GOAL OF THE EXERCISE>
All records are to be restated word for word, with pictures excluded.

DATA TO USE>
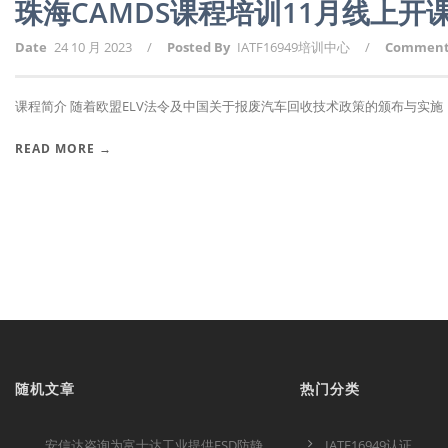
珠海CAMDS课程培训11月线上
Date
24 10 月 2023
/
Posted By
IATF16949培训中心
/
Commen
课程简介 随着欧盟ELV法令及中国关于报废汽车回收技术政策的颁布与实施，报
READ MORE →
随机文章
热门分类
安信达咨询为富士达工业提供ESD防静
IATF16949认证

EXERCISE SOLUTION>
珠海CAMDS课程培训11月线上
Date
24 10 月 2023
/
Posted By
IATF16949培训中心
/
Commen
课程简介 随着欧盟ELV法令及中国关于报废汽车回收技术政策的颁布与实施，报
READ MORE →
随机文章
热门分类
安信达咨询为富士达工业提供ESD防静
IATF16949认证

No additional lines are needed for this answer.